Given entries.
⁂
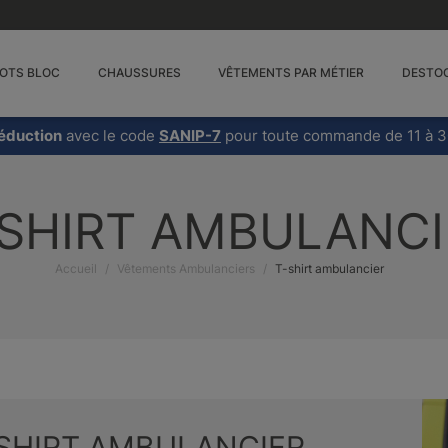
OTS BLOC
CHAUSSURES
VÊTEMENTS PAR MÉTIER
DESTO
éduction
avec le code
SANIP-7
pour toute commande de 11 à 3
-SHIRT AMBULANCI
Accueil
Vêtements Ambulanciers
T-shirt ambulancier
SHIRT AMBULANCIER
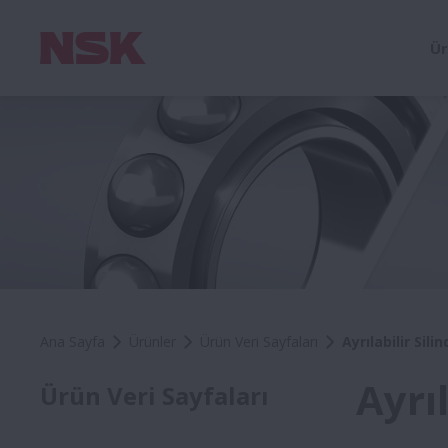
Ür
Ana Sayfa
Ürünler
Ürün Veri Sayfaları
Ayrılabilir Sil
Ayrı
Ürün Veri Sayfaları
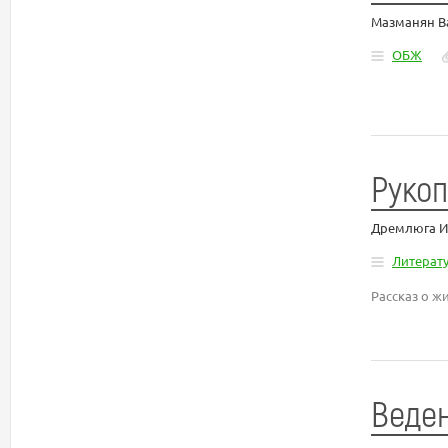
Мазманян В
ОБЖ
Рукоп
Дремлюга И
Литерат
Рассказ о ж
Веден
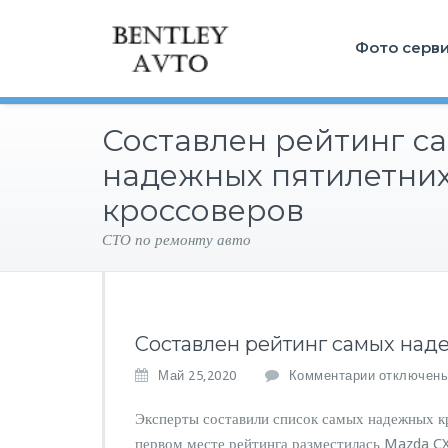
Фото серв
Составлен рейтинг с
надежных пятилетни
кроссоверов
СТО по ремонту авто
Составлен рейтинг самых над
к
Май 25,2020
Комментарии
отключен
з
а
Эксперты составили список самых надежных кр
п
первом месте рейтинга разместилась Mazda CX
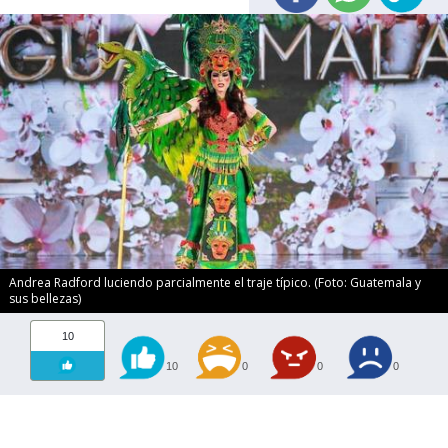
Andrea Radford luciendo parcialmente el traje típico. (Foto: Guatemala y
sus bellezas)
10
10
0
0
0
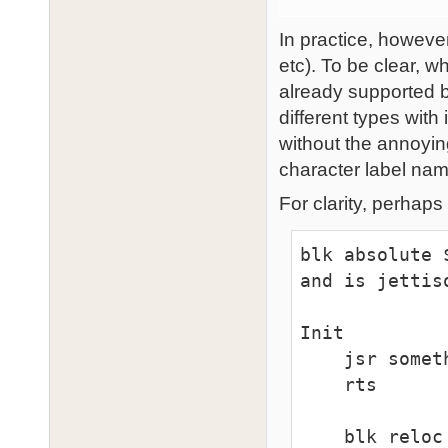
In practice, however,
etc). To be clear, w
already supported b
different types with 
without the annoying
character label name
For clarity, perhaps
blk absolute 
and is jettis
Init

    jsr something

    rts

    blk reloc main    ; loader relocates this block 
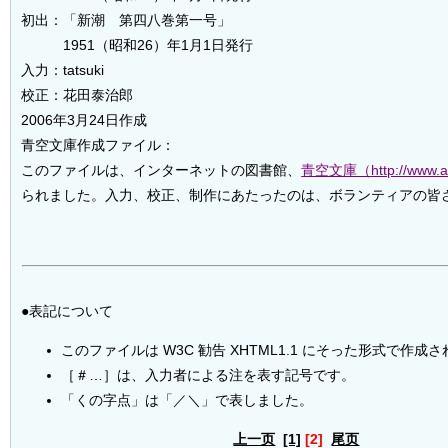
初出：「新潮 第四八巻第一号」
1951（昭和26）年1月1日発行
入力：tatsuki
校正：花田泰治郎
2006年3月24日作成
青空文庫作成ファイル：
このファイルは、インターネットの図書館、
青空文庫（http://www.ao
られました。入力、校正、制作にあたったのは、ボランティアの皆
●表記について
このファイルは W3C 勧告 XHTML1.1 にそった形式で作成
［＃…］は、入力者による注を表す記号です。
「くの字点」は「／＼」で表しました。
上一页
[1]
[2]
尾页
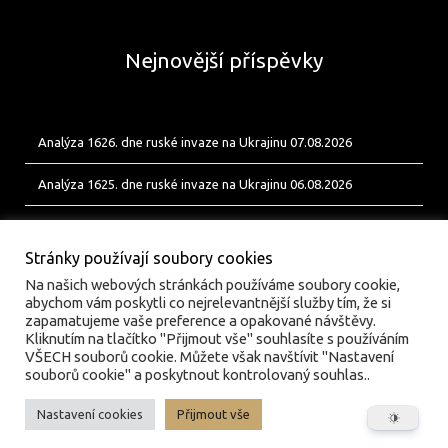
Nejnovější příspěvky
Analýza 1626. dne ruské invaze na Ukrajinu 07.08.2026
Analýza 1625. dne ruské invaze na Ukrajinu 06.08.2026
Analýza 1624. dne ruské invaze na Ukrajinu 05.08.2026
Stránky používají soubory cookies
Na našich webových stránkách používáme soubory cookie,
abychom vám poskytli co nejrelevantnější služby tím, že si
zapamatujeme vaše preference a opakované návštěvy.
Kliknutím na tlačítko "Přijmout vše" souhlasíte s používáním
VŠECH souborů cookie. Můžete však navštívit "Nastavení
souborů cookie" a poskytnout kontrolovaný souhlas..
Nastavení cookies
Přijmout vše
© valka.online | Vydavatel: Jan Tofl, Plzeň | ISSN 3029-
6420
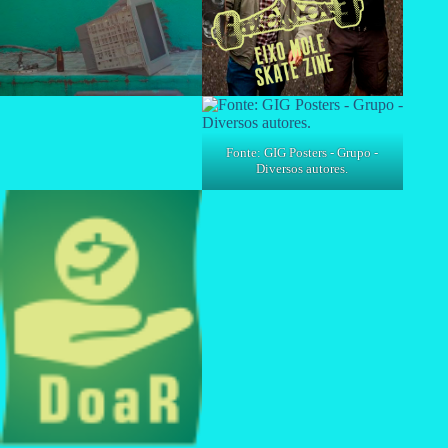
Fonte: GIG Posters - Grupo -
Diversos autores.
⁂
What is being asked.
Check each line of the records for the string "Ukrajinu" and copy those that have it.

Solution to this task.
Analýza 1626. dne ruské invaze na Ukrajinu 07.08.2026
Analýza 1625. dne ruské invaze na Ukrajinu 06.08.2026
Analýza 1624. dne ruské invaze na Ukrajinu 05.08.2026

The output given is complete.